The archbishop-elect said this is an alarming prospect which reduces freedom in our society.

“I have grave reservations about the proposed amendment to give a wider range of professionals increased opt outs from being involved with assisted suicide. Experience shows that even where medical professionals are granted conscientious objection to assisted suicide, their ability to opt out is later restricted as access to provision takes precedence,” Sherrington said.

He urged Catholics and all people of goodwill to take action by praying and contacting their members of Parliament “to raise awareness about the irreversible harm this bill would cause.”

“MPs must have proper time to debate a law which fundamentally changes society. This has not happened and so the Bill must be rejected,” Sherrington said.

Meanwhile, in a statement the Royal College of Physicians (RCP) warned the Bill contains deficiencies that make it unsafe for both patients and doctors.

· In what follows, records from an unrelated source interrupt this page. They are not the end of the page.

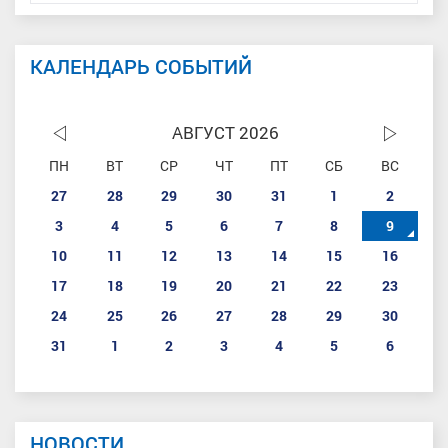
КАЛЕНДАРЬ СОБЫТИЙ
АВГУСТ 2026
ПН
ВТ
СР
ЧТ
ПТ
СБ
ВС
27
28
29
30
31
1
2
3
4
5
6
7
8
9
10
11
12
13
14
15
16
17
18
19
20
21
22
23
24
25
26
27
28
29
30
31
1
2
3
4
5
6
НОВОСТИ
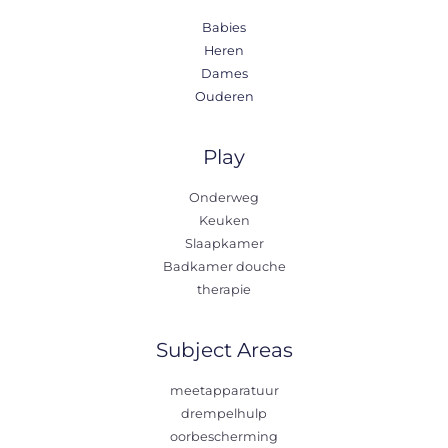
Babies
Heren
Dames
Ouderen
Play
Onderweg
Keuken
Slaapkamer
Badkamer douche
therapie
Subject Areas
meetapparatuur
drempelhulp
oorbescherming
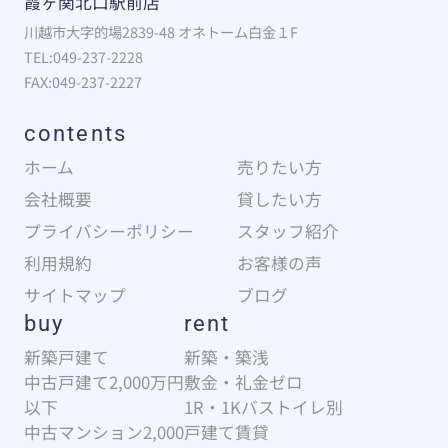
霞ヶ関北口駅前店
川越市大字的場2839-48 オネトーム白金１F
TEL:049-237-2228
FAX:049-237-2227
contents
ホーム
売りたい方
会社概要
貸したい方
プライバシーポリシー
スタッフ紹介
利用規約
お客様の声
サイトマップ
ブログ
buy
rent
新築戸建て
新築・築浅
中古戸建て2,000万円
敷金・礼金ゼロ
以下
1R・1Kバストイレ別
中古マンション2,000
戸建て賃貸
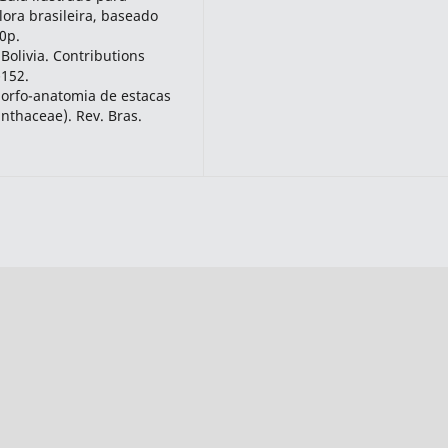
lora brasileira, baseado
0p.
olivia. Contributions
-152.
morfo-anatomia de estacas
nthaceae). Rev. Bras.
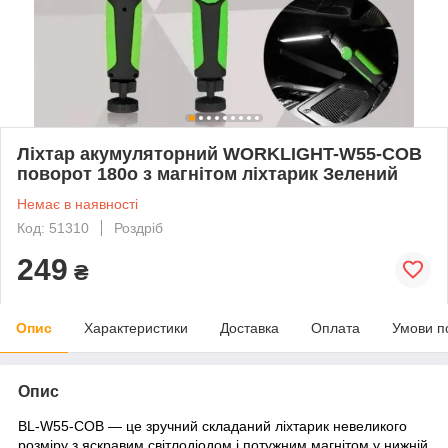
Ліхтар акумуляторний WORKLIGHT-W55-COB
поворот 180o з магнітом ліхтарик Зелений
Немає в наявності
Код: 51310
Роздріб
249
₴
Опис
Характеристики
Доставка
Оплата
Умови п
Опис
BL-W55-COB — це зручний складаний ліхтарик невеликого
розміру з яскравим світлодіодом і потужним магнітом у нижній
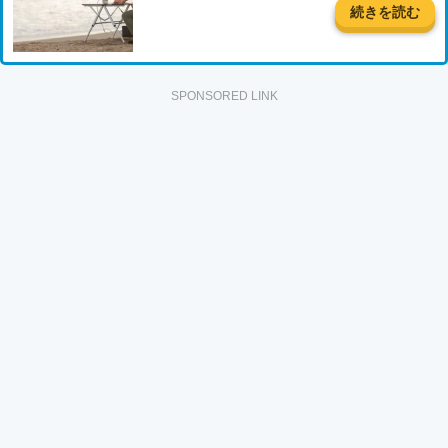
続きを読む
SPONSORED LINK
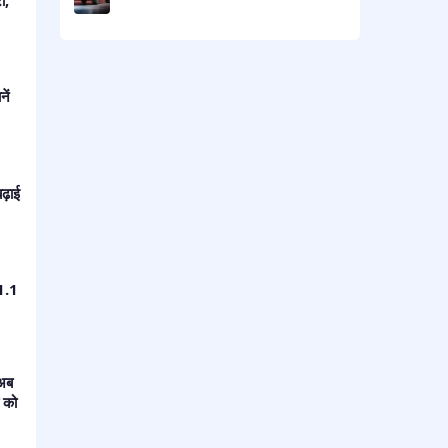
ें
ढ़ाई
 1.1
अब
ं को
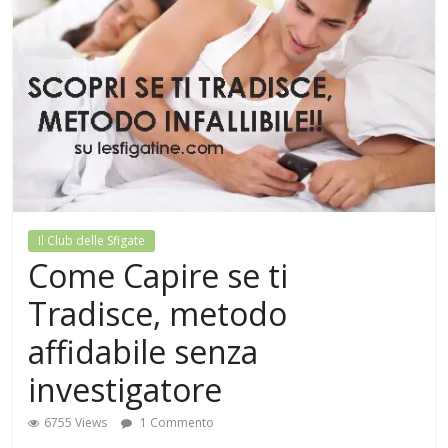
Il Club delle Sfigate
Come Capire se ti
Tradisce, metodo
affidabile senza
investigatore
6755 Views
1 Commento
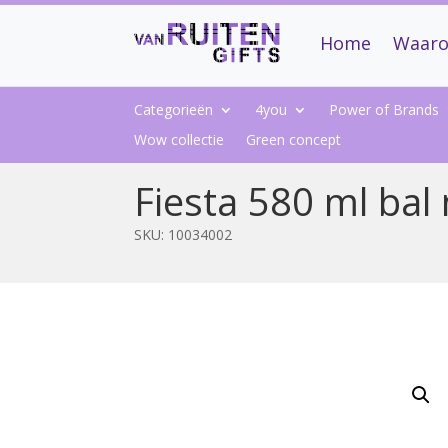
Home
Waaro
Categorieën
4you
Power of Brands
Wow collectie
Green concept
Fiesta 580 ml bal 
SKU:
10034002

“We are concerned that patients would not have equitable choice of services because of the inequity of availability, and under-provision of end-of-life care and palliative care in England and Wales,” the statement says, with one MP noting that palliative care in the UK “is among the worst in the developed world.”

“These inequities of care are particularly present for more disadvantaged populations. There are widespread shortages in health and social care staff who provide these services, alongside increasing demand and very wide variation of where, when and how the services are delivered or available,” the RCP statement says.